Berthe (Bertrada ou Berta), née en 779 ou 780 à Aix-la Chapelle[réf. nécessaire], morte un 11 mars, en 824 ou après[17], était la fille de Charlemagne et de Hildegarde de Vintzgau. Vers 789, le roi Offa de Mercie demanda sa main pour son fils, le futur roi Ecgfrith de Mercie, en échange du mariage d'une de ses filles avec Charles le Jeune, fils aîné de Charlemagne. Mais ce dernier, craignant peut-être de donner ainsi un otage, rompit les négociations[réf. nécessaire]. Comme Angilbert vivait maritalement avec Berthe et qu'ils avaient des enfants ensemble, Charlemagne, selon certaines sources lui aurait fait épouser en secret sa fille. Selon d’autres sources le mariage n’aurait eu lieu qu’après la naissance des enfants[18]. L'an 800 semble être une date plus probable pour la naissance de leurs deux fils.

Cette intrigue d'Angilbert, souvent considéré comme un mariage, a été contestée par certains érudits catholiques, puis fut admise et un autre Angilbert, celui-là du XIIe siècle, son biographe, précisa que l'abbé avant sa mort n'avait aucune envie de faire pénitence pour ce mariage, et l'historien Nithard, qu’il cita, affirmait que: Angilbert est son père.

Bertha ne vécut toutefois que deux années avec Angilbert, car celui-ci, à la suite d'une grave maladie y voyait une punition de Dieu[19].

Lors de son avènement, son frère, Louis le Pieux, la bannit de la cour. Elle vécut à l’abbaye de Saint-Riquier aux côtés de son ancien compagnon[20].
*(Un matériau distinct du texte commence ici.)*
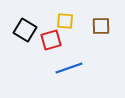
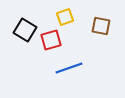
yellow square: moved 4 px up; rotated 24 degrees counterclockwise
brown square: rotated 12 degrees clockwise
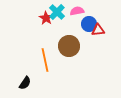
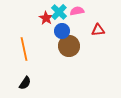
cyan cross: moved 2 px right
blue circle: moved 27 px left, 7 px down
orange line: moved 21 px left, 11 px up
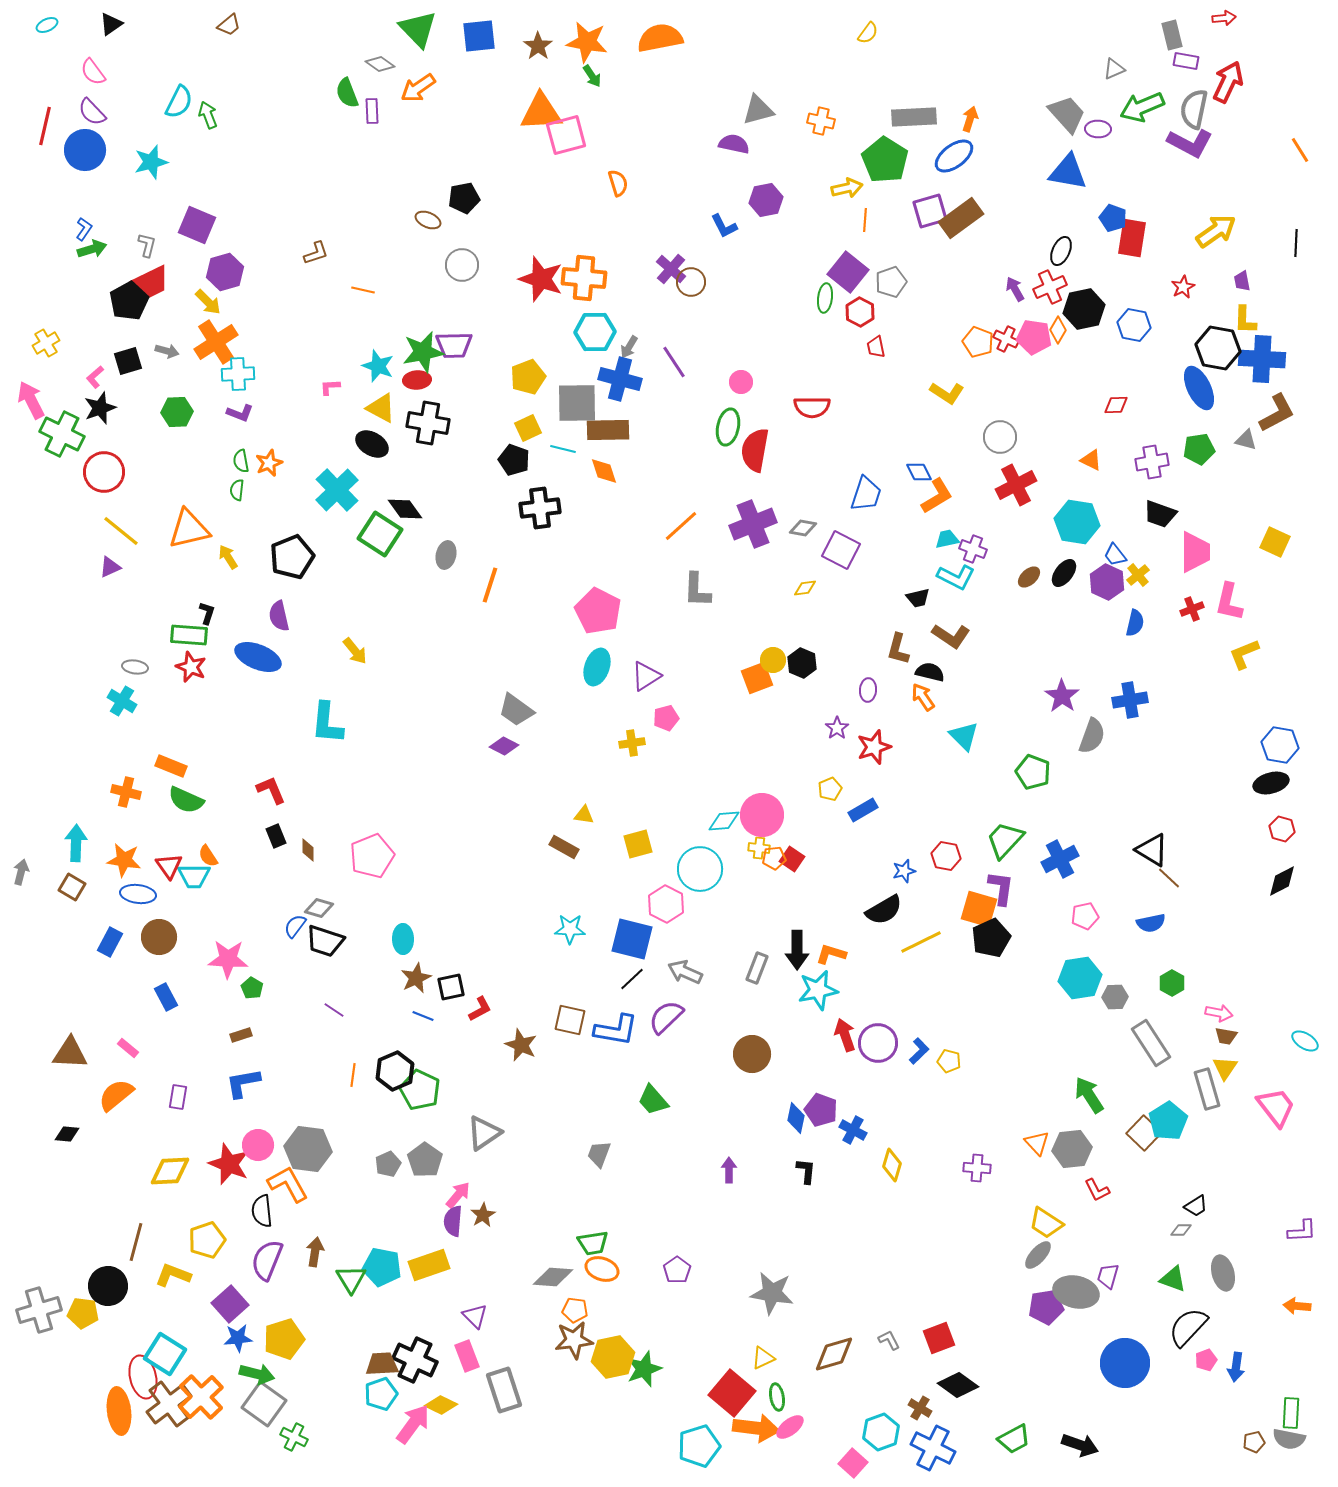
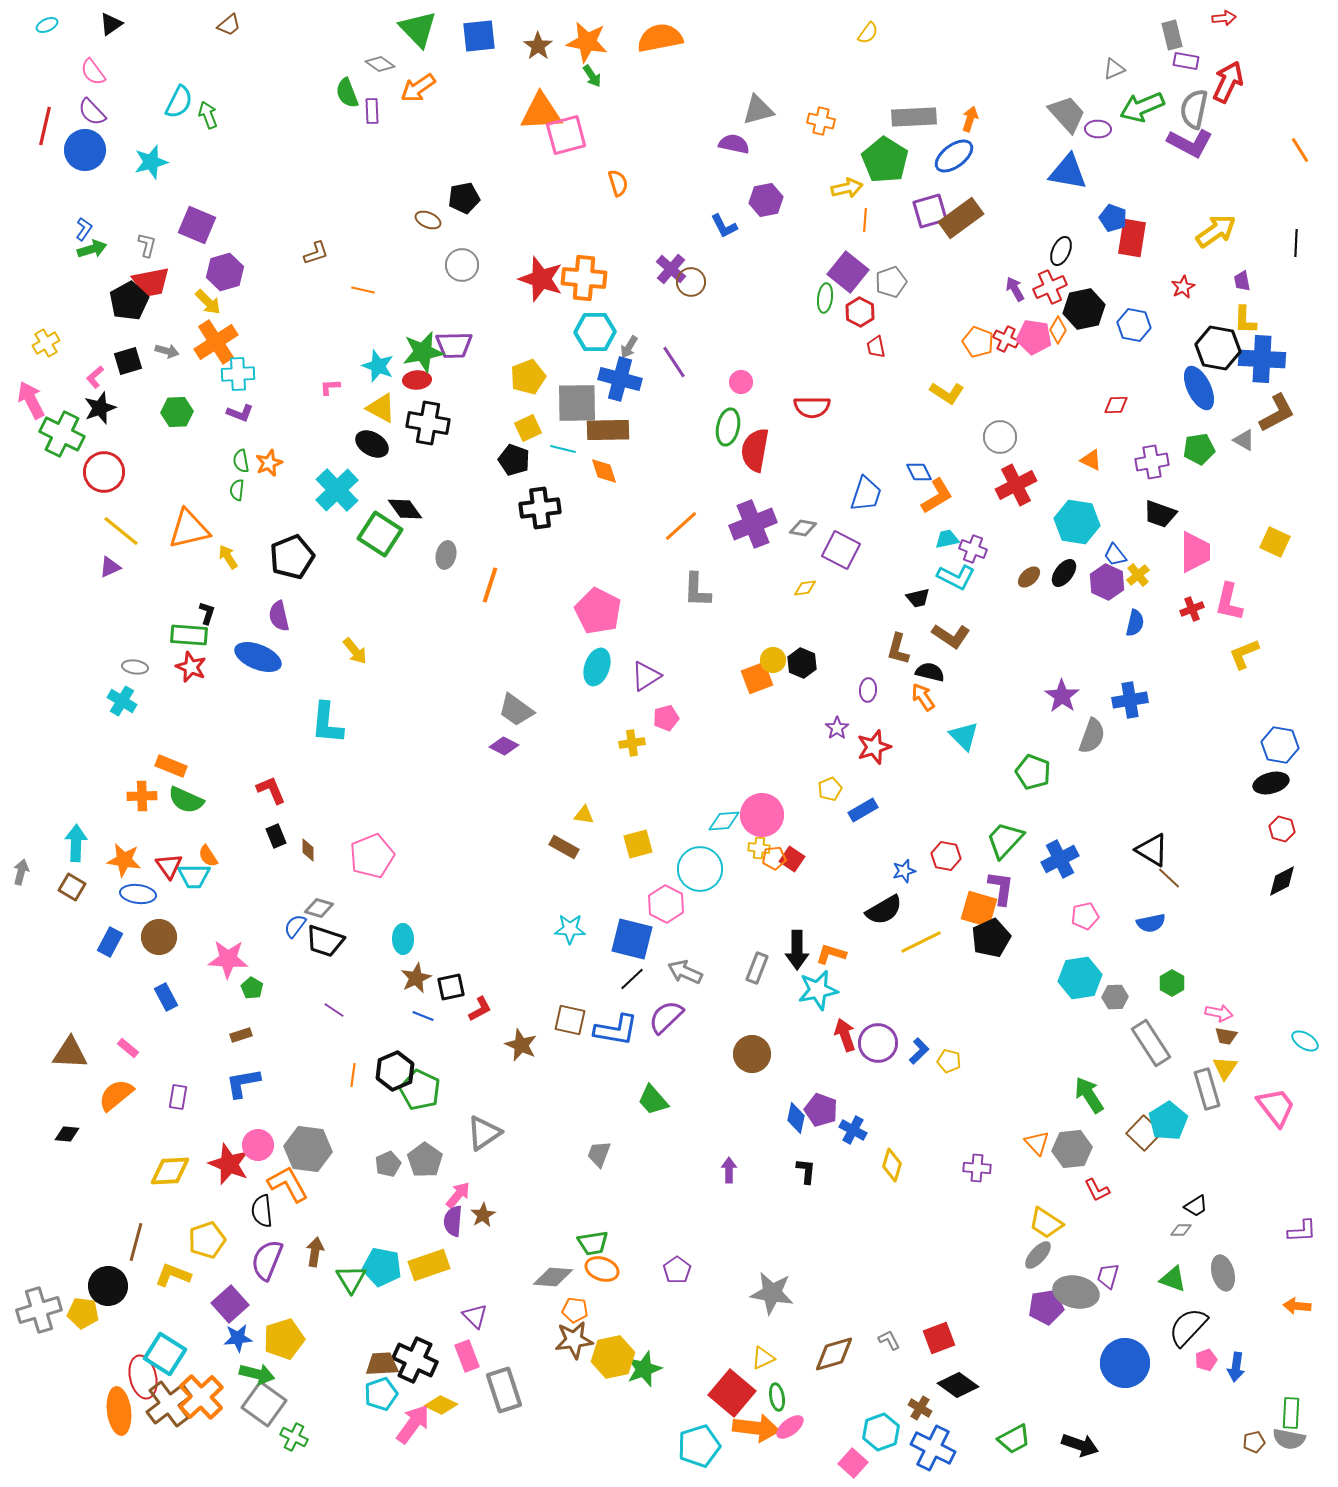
red trapezoid at (151, 282): rotated 15 degrees clockwise
gray triangle at (1246, 440): moved 2 px left; rotated 15 degrees clockwise
orange cross at (126, 792): moved 16 px right, 4 px down; rotated 16 degrees counterclockwise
Descendance[modifier | modifier le code]

Angilbert et Bertha eurent au moins deux fils[21] :

  • Hartnid (vers 799 - 850) ou Harraild, Haraid. L'existence de ce fils est attesté par son frère dans ses écrits[22]. Plus tard des généalogies qui ont voulu établir une continuité familiale à la tête du comté de Ponthieu ont voulu lui attribuer comme fils un Hugues, comte de Ponthieu, prétendu ancêtre de Hugues Ier d'Abbeville († 1026), avoué de Saint-Riquier, châtelain d'Abbeville, puis seigneur de Ponthieu, marié vers 994 à Gisèle, fille d'Hugues Capet[23]. Tout d'abord le titre de comte de Ponthieu n'apparait qu'en 1024, la charge de la défense du pays revenait alors à l'avoué de Saint Riquier. Or la chronique de Saint-Riquier mentionne clairement qu'à la mort de Nithard, cette charge est d'abord passée à un Louis, puis à Rodolphe, de la famille des Welfs[24].
  • Nithard (vers 800 -15 mai 845), historien, abbé laïc de Saint-Riquier. Il aurait déclaré : le corps d’Angilbert a été retrouvé non décomposé quelques années après son enterrement.[réf. nécessaire]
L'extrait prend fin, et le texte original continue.